Saplantılı olduğu biricik ülkesine demokrasinin asla gelmemesi için hayatını dahi tehlikeye atan Kuzey Afrikalı diktatör Aladeen'in kahramanlık öyküsü olarak özetlenebilecek hikaye İngiliz usulü bir absürd komedi örneği. Cohen, ilk olarak Saddam, Kaddafi gibi diktatörlerin olası zevk ve sefahat içindeki yaşamlarını tamamen kurgusal Aladeen karakteriyle hicvediyor. Henüz ilk dakikalarda başlayan kahkaha tufanı dinmek bilmiyor ve 80 dakika boyunca birbirinden unutulmaz sekansla (markette doğum sahnesi akıllara zarar) devleşiyor. Komedi filmlerinde komediyi tüm filme yaymak öyle sanıldığı kadar kolay değildir. Hele aynı tonu tutturup devam edebilmek büyük yetenek ister. The Dictator'ün en büyük kozu komik olmayı başarabilmesi.

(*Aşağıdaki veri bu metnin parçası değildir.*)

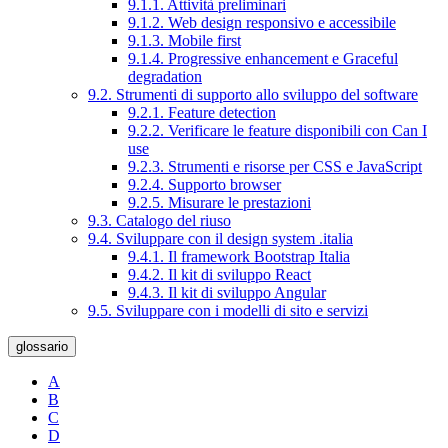
9.1.1. Attività preliminari
9.1.2. Web design responsivo e accessibile
9.1.3. Mobile first
9.1.4. Progressive enhancement e Graceful
degradation
9.2. Strumenti di supporto allo sviluppo del software
9.2.1. Feature detection
9.2.2. Verificare le feature disponibili con Can I
use
9.2.3. Strumenti e risorse per CSS e JavaScript
9.2.4. Supporto browser
9.2.5. Misurare le prestazioni
9.3. Catalogo del riuso
9.4. Sviluppare con il design system .italia
9.4.1. Il framework Bootstrap Italia
9.4.2. Il kit di sviluppo React
9.4.3. Il kit di sviluppo Angular
9.5. Sviluppare con i modelli di sito e servizi
glossario
A
B
C
D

Cohen, Charles Chaplin'in başyapıtı The Great Dictator'den esinlenmiş anlaşılan. Diktatörün yerine geçen 'benzeri' burada farklı bir biçimde uygulanıyor. Tesadüf yerini bir komploya bırakıyor ve hikaye Amerika'ya uzandığında Diktatör Aladeen, vasıfsız bir mülteciye dönüşüp çırpınırken -yabancısı olduğu bir kültüre ayak uydurma ve normal-sıradan bir insan olma çabası filmin komiklik katsayısını yukarı çekmeyi başarıyor- diğer yandan kukla gibi oynatılan dublorü, ülkesi Wadiya'ya demokrasi getirmenin eşiğindedir. Kuzey Afrika ülkelerindeki demokratikleşme-özgürleşme sürecinin bir benzeri, 11 Eylül sonrası Amerikan halkının İslama ve Araplara bakışı -hiç eksik olmayan absürd mizah anlayışıyla- eleştirel bir boyuta da taşınarak içi boş bir komedi filmi olmanın ötesine geçebiliyor.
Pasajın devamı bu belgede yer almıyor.